LONDON, Sept. 5, 2013 /PRNewswire/ -- FICO (NYSE:FICO), a leading predictive analytics and decision management software company, today released its quarterly UK cards data showing that average credit card limits are at their highest point in over two years. Consumer spending has also increased, while delinquency rates are down. However, card utilisation rates are at a two-year low, suggesting that some card issuers may need to reassess how and when they offer more credit.
Data from the latest FICO ® Benchmark Reporting Service revealed that the average credit limit for Classic credit cards has risen by 3.9 percent over the year. The increase was primarily driven by new accounts (under a year old) and established accounts (open between one and five years), which have both seen an increase of more than 6 percent in the last 12 months. Veteran accounts (those that have been open for more than five years) have experienced a more modest average increase of 1.4 percent.

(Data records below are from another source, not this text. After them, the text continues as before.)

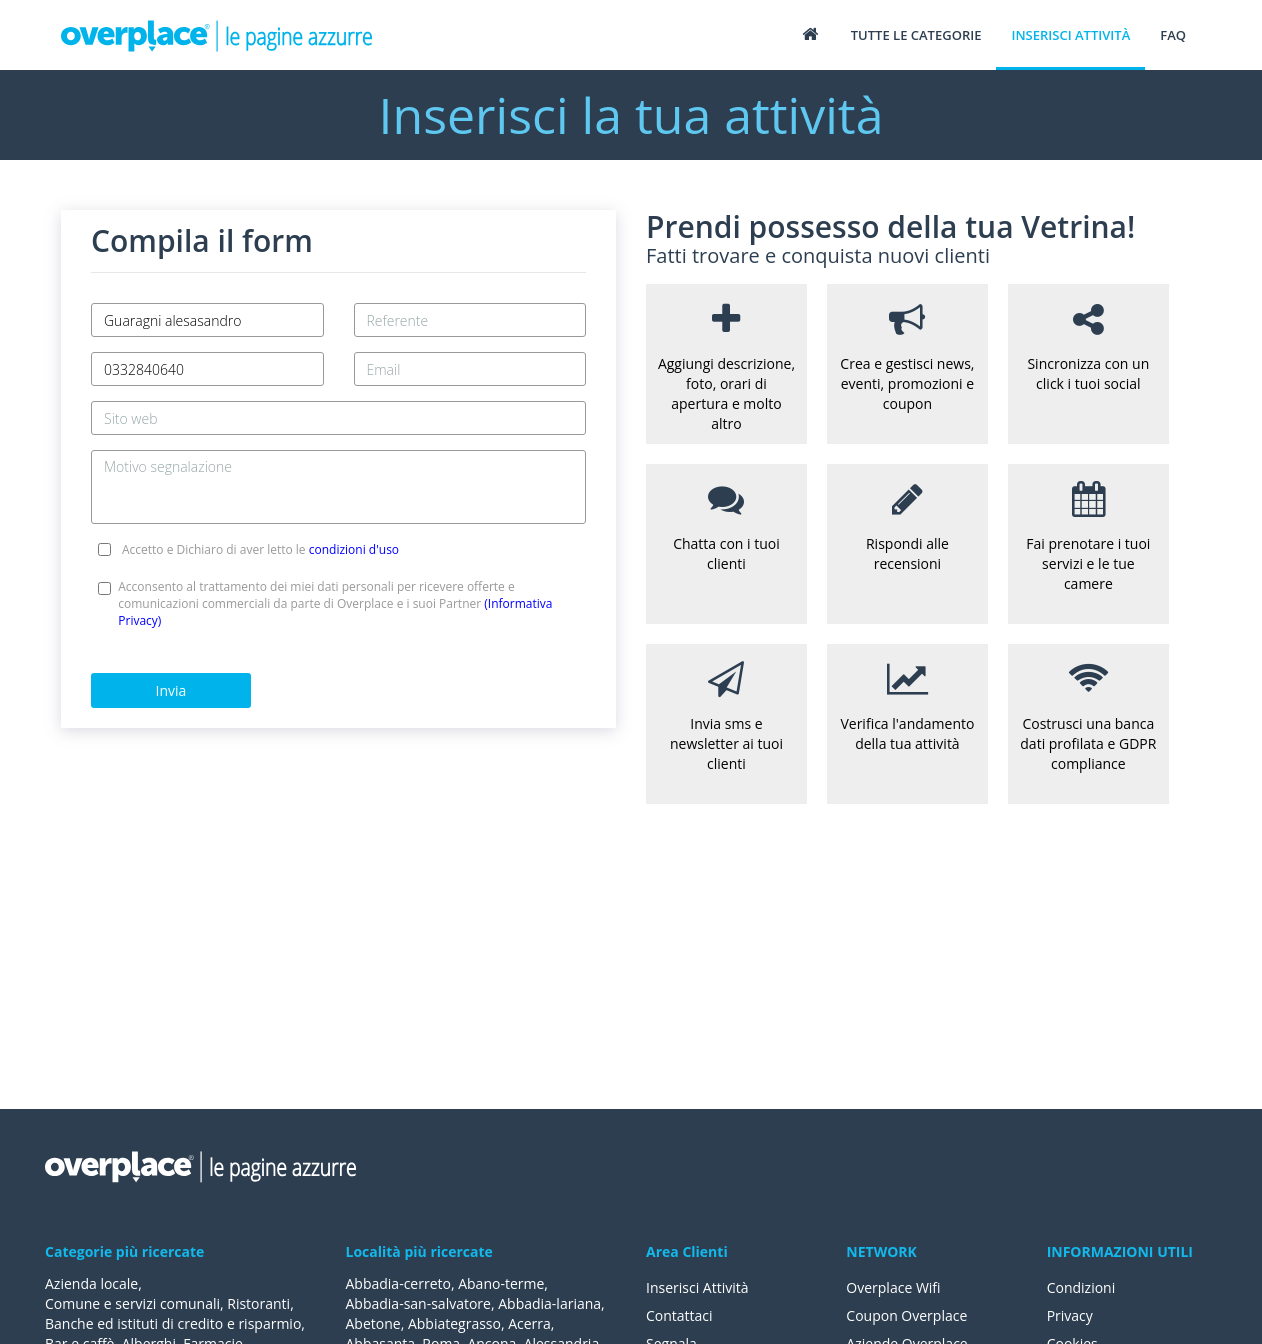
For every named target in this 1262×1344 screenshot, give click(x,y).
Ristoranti (258, 1303)
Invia (171, 690)
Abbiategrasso (454, 1323)
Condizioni (1081, 1287)
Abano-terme (501, 1283)
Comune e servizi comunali (132, 1303)
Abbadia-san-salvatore (418, 1303)
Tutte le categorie (916, 35)
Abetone (373, 1323)
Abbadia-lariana (549, 1303)
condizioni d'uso (354, 549)
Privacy (1070, 1315)
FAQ (1173, 35)
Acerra (529, 1323)
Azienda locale (91, 1283)
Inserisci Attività (697, 1287)
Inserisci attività (1070, 35)
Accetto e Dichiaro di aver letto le (260, 549)
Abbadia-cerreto (398, 1283)
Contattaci (679, 1315)
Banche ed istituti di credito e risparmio (173, 1323)
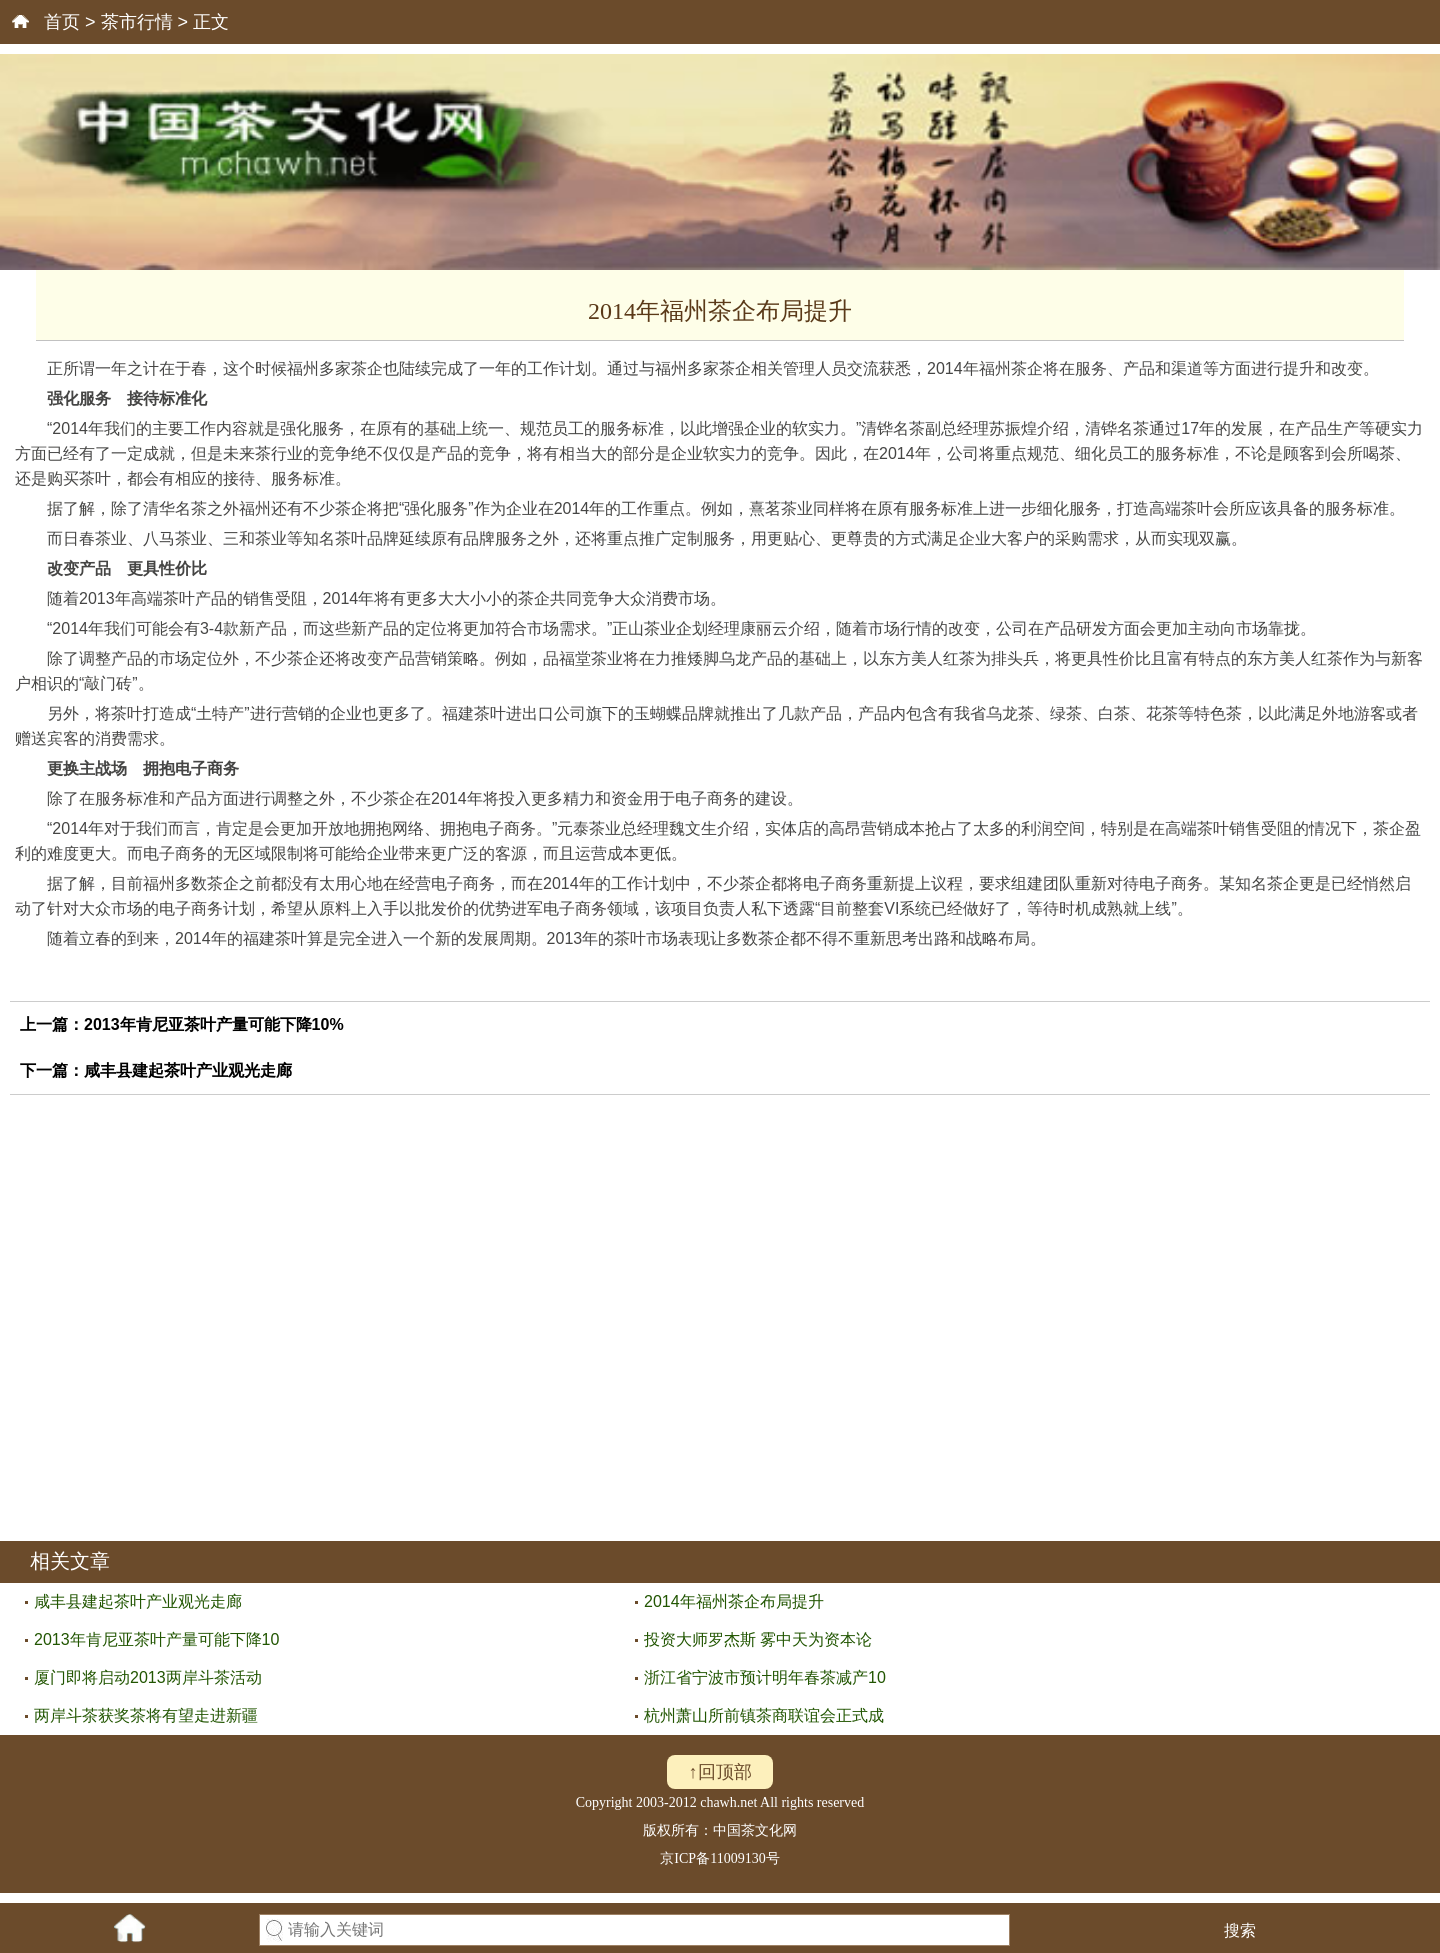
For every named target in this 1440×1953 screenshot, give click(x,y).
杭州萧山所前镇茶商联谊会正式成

Consumer card spending has also increased to its highest point in two years (up 7.6 percent year-on-year), perhaps indicating a strengthening of consumers' confidence in their ability to repay card debt. This is borne out by the latest data around delinquency patterns. One-cycle balances (where a customer misses a payment for one month) are at their lowest in more than two years, having dropped by more than 16 percent in the last 12 months."The increase in consumer spending and reduction in delinquencies are good news for card issuers," said Nigel Brayne, senior director of Global Business Consulting at FICO. "When they see that these areas are becoming more stable, lenders may offer higher credit lines in order to increase individual customer value. "However, the lower utilisation figure suggests that card issuers are not always offering additional credit to the customers most likely to use it," Brayne added. "We believe there is scope for lenders to review their offer qualification criteria to ensure they are targeting not only low-risk, profitable customers, but those most likely to spend the extra credit that is made available to them. Ensuring that funds are used will not only help card issuers to operate more efficiently and profitably, but it will also help them mitigate the potential impact of unused exposure on their Basel Capital Reserves."